Experiments show that when a charged conductor is placed in contact with the inside of a hollow conductor, all the charge on the charged conductor is transferred to the hollow conductor. In principal the charge on the hollow conductor and and its electric potential can be increased without limit by repetition of the process
May I know the reason for this? Will this be possible even if the potential of the hollow space is less than potential of the conductor?
When the charges are on the belt they feel a repulsive force due to the electric field produced by the dome of the VdG.
Whatever is driving the belt is doing work and this results in the potential of the charges increasing as they move towards the dome.

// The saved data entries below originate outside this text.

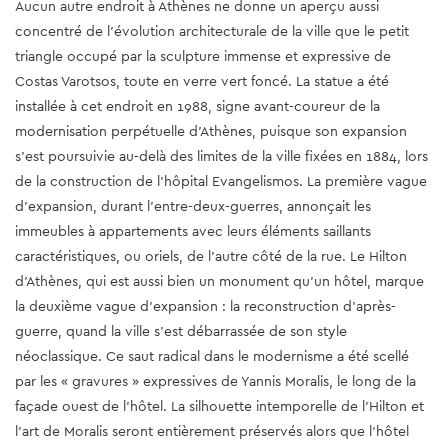
Aucun autre endroit à Athènes ne donne un aperçu aussi
concentré de l'évolution architecturale de la ville que le petit
triangle occupé par la sculpture immense et expressive de
Costas Varotsos, toute en verre vert foncé. La statue a été
installée à cet endroit en 1988, signe avant-coureur de la
modernisation perpétuelle d'Athènes, puisque son expansion
s'est poursuivie au-delà des limites de la ville fixées en 1884, lors
de la construction de l'hôpital Evangelismos. La première vague
d'expansion, durant l'entre-deux-guerres, annonçait les
immeubles à appartements avec leurs éléments saillants
caractéristiques, ou oriels, de l'autre côté de la rue. Le Hilton
d'Athènes, qui est aussi bien un monument qu'un hôtel, marque
la deuxième vague d'expansion : la reconstruction d'après-
guerre, quand la ville s'est débarrassée de son style
néoclassique. Ce saut radical dans le modernisme a été scellé
par les « gravures » expressives de Yannis Moralis, le long de la
façade ouest de l'hôtel.
La silhouette intemporelle de l'Hilton et
l'art de Moralis seront entièrement préservés alors que l'hôtel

Once inside the dome the charges on the surface of the dome no longer repel the charges on the belt.
A charge on the belt only feels the repulsive force of the other charges on the belt and so moves away from them until that force (due to the charges on the belt) becomes zero and that occurs when the charge is on the outer surface of the dome.
The electric field inside the sphere of a Van de Graff generator is zero (apply Gauss's law). Electrons on a rubber belt are carried into the sphere where they repel each other and jump to a nearby conductor which takes them to the surface of the sphere. The voltage limit is determined by the size of the sphere and the surrounding atmosphere. As I recall, the machine I worked with (back in the fifties at MIT) had a sphere a couple of meters in diameter which was mounted in a tank of dry nitrogen. (The tank stood about 3 stories high.) It sustained a potential of several million volts. A much smaller Van de Graff provided a one mega-volt beam of electrons for the synchrotron. Its cylindrical tank was about 2x4 meters.